Lorsque la décision fut prise de consacrer ce numéro des « Cahiers Fernand Dumont » à la « crise de l’éducation », comme le souligne son directeur, Serge Cantin, rien ne laissait présager que le Québec allait sortir de sa torpeur le temps d’un printemps érable qui mobiliserait des centaines de milliers d’étudiants et de sympathisants, toutes générations confondues, sur la question des frais de scolarité. Pointe de l’iceberg de la crise, le malaise était toutefois plus profond, comme l’illustrent éloquemment les vingt articles ici réunis qui regroupent autant d’auteurs d’horizons divers (tant disciplinaires, générationnels que nationaux) qui ont répondu à l’appel de textes lancé à l’automne 2011 autour des questions suivantes : où en est l’idéal de la démocratisation scolaire 50 ans après la publication du rapport Parent ? Que transmet aujourd’hui l’école ? A-t-elle perdu sa fonction d’enracinement dans des valeurs communes ? La littérature a-t-elle toujours une place dans le cursus scolaire ? Quelle histoire veut-on enseigner ? Et les sciences, quel rôle veut-on leur faire jouer ? Et l’université ? On le voit, les questions sont multiples et sont pour la plupart demeurées sans réponse. Surtout, elles appellent à une réflexion qui va au-delà de la succession des changements structuraux qui ont eu cours depuis la parution du rapport Parent.

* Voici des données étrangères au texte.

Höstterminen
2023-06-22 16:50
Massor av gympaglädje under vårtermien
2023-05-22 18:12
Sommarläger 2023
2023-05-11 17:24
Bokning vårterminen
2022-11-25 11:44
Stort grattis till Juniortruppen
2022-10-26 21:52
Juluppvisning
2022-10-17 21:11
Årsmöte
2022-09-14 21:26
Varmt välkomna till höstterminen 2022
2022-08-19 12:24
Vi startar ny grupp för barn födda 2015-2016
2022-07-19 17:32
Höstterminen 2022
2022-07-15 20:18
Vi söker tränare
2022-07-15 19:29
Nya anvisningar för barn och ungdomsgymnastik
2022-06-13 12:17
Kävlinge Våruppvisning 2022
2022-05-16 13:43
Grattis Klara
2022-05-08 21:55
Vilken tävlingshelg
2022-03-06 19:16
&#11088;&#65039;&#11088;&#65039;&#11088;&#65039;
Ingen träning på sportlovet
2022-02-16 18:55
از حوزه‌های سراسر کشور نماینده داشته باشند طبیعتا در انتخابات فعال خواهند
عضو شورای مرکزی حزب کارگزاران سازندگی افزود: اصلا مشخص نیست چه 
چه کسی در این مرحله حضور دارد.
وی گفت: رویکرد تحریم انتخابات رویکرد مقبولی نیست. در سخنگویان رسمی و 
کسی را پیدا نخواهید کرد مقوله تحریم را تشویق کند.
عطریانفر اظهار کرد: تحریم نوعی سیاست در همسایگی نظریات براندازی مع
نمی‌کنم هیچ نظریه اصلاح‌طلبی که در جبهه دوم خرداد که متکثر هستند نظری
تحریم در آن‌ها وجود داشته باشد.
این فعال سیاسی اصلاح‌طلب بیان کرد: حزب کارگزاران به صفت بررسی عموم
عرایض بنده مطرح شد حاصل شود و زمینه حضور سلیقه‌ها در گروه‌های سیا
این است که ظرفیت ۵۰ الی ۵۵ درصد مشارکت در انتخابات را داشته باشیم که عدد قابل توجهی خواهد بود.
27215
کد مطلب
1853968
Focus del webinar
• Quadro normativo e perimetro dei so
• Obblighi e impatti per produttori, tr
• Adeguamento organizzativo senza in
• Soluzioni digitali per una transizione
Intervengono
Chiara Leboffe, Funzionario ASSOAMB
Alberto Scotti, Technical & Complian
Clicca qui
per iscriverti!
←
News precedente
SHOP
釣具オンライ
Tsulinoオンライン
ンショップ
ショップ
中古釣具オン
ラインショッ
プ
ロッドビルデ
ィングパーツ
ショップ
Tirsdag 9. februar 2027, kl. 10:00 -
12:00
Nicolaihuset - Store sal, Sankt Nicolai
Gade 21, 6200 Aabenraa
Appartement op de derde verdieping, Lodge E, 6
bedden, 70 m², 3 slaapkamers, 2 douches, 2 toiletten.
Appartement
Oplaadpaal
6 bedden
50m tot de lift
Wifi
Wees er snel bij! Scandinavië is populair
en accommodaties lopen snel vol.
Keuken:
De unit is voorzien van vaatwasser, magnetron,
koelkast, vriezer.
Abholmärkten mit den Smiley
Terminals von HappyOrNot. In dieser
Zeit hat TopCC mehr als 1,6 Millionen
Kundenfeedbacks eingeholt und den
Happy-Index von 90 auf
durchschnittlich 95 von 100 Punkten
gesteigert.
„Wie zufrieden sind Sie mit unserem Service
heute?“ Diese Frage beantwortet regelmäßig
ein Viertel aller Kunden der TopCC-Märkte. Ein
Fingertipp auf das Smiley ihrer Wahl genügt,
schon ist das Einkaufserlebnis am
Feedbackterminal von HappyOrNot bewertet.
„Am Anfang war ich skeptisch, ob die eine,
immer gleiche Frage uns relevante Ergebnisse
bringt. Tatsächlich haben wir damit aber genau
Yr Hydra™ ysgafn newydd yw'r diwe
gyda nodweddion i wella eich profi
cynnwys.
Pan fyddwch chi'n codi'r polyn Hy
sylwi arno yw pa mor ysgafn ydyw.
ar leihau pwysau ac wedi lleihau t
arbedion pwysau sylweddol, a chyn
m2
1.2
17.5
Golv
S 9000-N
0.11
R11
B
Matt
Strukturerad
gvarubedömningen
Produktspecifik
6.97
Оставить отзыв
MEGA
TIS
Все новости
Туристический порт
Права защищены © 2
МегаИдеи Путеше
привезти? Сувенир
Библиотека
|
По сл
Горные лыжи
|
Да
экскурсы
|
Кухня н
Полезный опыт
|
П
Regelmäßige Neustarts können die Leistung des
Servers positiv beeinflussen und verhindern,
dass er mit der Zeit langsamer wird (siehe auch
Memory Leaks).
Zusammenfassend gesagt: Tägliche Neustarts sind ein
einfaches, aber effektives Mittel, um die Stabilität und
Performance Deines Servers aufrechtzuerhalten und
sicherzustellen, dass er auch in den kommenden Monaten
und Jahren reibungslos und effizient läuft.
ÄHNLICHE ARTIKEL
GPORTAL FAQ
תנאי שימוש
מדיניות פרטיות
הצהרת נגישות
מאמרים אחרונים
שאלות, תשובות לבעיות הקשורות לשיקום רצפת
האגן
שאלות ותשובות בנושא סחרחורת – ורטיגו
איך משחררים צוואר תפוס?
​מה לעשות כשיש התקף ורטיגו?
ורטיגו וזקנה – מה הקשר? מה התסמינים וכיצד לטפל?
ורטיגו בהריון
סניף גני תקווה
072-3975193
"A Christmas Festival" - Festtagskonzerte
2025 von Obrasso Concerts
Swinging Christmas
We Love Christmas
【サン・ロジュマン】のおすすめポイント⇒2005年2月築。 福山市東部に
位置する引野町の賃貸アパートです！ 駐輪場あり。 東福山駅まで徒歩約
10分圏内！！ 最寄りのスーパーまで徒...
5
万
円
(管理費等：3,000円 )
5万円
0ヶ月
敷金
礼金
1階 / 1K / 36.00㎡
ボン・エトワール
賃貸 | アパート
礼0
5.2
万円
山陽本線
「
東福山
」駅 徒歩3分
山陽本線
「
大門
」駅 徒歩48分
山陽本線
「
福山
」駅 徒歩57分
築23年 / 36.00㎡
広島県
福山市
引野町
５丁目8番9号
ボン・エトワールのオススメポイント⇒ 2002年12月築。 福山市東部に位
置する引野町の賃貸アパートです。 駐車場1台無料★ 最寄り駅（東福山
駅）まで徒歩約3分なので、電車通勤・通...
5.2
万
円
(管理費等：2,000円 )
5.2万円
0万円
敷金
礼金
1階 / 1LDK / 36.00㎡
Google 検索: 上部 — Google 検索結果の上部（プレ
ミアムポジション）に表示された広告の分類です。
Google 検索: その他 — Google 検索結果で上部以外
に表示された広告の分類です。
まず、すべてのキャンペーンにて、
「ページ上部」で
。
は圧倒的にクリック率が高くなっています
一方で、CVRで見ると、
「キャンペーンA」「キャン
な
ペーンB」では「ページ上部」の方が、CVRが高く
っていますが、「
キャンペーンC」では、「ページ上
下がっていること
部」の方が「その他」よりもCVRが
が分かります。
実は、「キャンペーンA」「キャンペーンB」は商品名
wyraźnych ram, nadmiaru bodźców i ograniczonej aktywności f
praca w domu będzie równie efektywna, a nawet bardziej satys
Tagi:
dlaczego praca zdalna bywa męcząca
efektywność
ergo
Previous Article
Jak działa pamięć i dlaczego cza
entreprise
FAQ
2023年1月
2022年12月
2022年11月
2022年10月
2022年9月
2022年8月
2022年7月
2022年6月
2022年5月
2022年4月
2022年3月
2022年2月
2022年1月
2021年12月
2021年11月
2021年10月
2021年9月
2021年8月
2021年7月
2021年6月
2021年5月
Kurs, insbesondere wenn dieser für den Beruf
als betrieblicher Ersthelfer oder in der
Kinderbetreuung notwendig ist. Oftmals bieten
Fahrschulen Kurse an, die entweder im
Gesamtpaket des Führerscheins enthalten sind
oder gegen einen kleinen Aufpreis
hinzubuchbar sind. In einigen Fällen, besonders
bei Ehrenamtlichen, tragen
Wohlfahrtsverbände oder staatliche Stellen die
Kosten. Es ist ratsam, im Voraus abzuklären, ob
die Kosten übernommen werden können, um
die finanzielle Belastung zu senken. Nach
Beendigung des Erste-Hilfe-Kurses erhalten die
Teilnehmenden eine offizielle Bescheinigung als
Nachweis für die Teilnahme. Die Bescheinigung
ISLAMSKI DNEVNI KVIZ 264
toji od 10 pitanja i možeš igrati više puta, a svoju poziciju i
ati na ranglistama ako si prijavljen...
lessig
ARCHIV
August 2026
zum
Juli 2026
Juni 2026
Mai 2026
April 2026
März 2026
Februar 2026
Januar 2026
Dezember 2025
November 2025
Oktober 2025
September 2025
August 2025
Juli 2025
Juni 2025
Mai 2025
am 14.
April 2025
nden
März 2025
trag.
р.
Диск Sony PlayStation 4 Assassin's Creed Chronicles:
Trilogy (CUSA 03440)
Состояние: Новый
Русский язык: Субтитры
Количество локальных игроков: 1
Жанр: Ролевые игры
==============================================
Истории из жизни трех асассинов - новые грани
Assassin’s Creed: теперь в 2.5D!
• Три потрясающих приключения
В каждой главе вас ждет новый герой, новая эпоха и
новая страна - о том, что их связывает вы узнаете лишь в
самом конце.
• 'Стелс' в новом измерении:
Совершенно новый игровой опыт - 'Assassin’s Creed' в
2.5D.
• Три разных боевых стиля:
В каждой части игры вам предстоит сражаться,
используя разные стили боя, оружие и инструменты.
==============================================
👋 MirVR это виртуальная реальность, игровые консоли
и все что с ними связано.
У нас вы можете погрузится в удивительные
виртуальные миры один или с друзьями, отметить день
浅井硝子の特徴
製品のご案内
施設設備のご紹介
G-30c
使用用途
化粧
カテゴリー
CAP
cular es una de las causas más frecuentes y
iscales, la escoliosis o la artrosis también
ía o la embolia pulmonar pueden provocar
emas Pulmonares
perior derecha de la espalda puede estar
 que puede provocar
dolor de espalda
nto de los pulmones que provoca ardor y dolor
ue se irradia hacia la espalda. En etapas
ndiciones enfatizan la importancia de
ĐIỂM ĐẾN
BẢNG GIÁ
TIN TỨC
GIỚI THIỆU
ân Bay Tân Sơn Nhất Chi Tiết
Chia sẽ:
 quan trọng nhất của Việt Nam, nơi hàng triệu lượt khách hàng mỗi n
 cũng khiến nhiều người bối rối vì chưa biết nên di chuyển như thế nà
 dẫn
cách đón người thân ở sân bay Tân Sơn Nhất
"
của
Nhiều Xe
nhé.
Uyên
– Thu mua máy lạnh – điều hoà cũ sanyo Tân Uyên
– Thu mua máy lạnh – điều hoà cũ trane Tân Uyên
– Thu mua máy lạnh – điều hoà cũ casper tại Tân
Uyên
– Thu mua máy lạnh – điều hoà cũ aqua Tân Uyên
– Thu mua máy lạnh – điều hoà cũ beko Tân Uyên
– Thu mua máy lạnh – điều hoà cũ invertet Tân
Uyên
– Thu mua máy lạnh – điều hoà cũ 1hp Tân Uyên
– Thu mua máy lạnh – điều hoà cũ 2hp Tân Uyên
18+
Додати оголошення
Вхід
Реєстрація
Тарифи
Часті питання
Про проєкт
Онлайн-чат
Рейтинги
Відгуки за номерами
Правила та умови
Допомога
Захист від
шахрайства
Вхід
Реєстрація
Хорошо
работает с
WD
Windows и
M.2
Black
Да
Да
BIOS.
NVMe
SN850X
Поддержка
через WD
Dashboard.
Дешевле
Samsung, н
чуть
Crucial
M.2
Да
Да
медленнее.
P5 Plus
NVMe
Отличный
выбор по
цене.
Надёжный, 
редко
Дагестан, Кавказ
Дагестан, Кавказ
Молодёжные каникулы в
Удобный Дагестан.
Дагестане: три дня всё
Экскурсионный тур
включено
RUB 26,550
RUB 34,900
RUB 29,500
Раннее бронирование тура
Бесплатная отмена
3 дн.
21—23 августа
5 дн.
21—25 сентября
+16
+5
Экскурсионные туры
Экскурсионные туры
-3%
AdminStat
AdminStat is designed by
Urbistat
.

L’ouvrage, dans lequel la pensée et les travaux de Fernand Dumont se font écho, se divise en quatre parties. La première présente des critiques d’un point de vue interne du système scolaire, notamment sous l’angle du frein que représente la hausse des frais de scolarité dans le développement du Québec, rappelle l’importante mutation culturelle entraînée par la laïcisation du système scolaire, et dénonce l’assèchement, voire la stérilisation des contenus au profit des modes de transmission pédagogiques (la lente disparition des contenus littéraires en est un exemple récurrent). La seconde partie réunit des points de vue autour des finalités de l’école où l’on trace notamment un portrait critique de l’enseignement de la littérature dans les collèges depuis la réforme de 1994, et où l’on s’interroge également sur les liens entre la crise de l’éducation et la crise de la modernité telle que pressentie par Hannah Arendt et analysée par Fernand Dumont. Le parallèle établi par l’auteur est ici fort éclairant. La troisième se penche sur les problèmes liés aux idéologies transmises (notamment au regard de l’enseignement de l’histoire nationale et politique), aux réformes et aux structures scolaires et, non le moindre des problèmes, à la financiarisation des universités. Enfin, une dernière partie s’attarde au phénomène de l’individualisme et des nouvelles technologies d’information et de communication.
Un aussi rapide survol ne peut rendre hommage à la qualité des contributions réunies dans ce livre, mais il est à espérer qu’elles alimenteront les nécessaires débats à venir sur ces questions.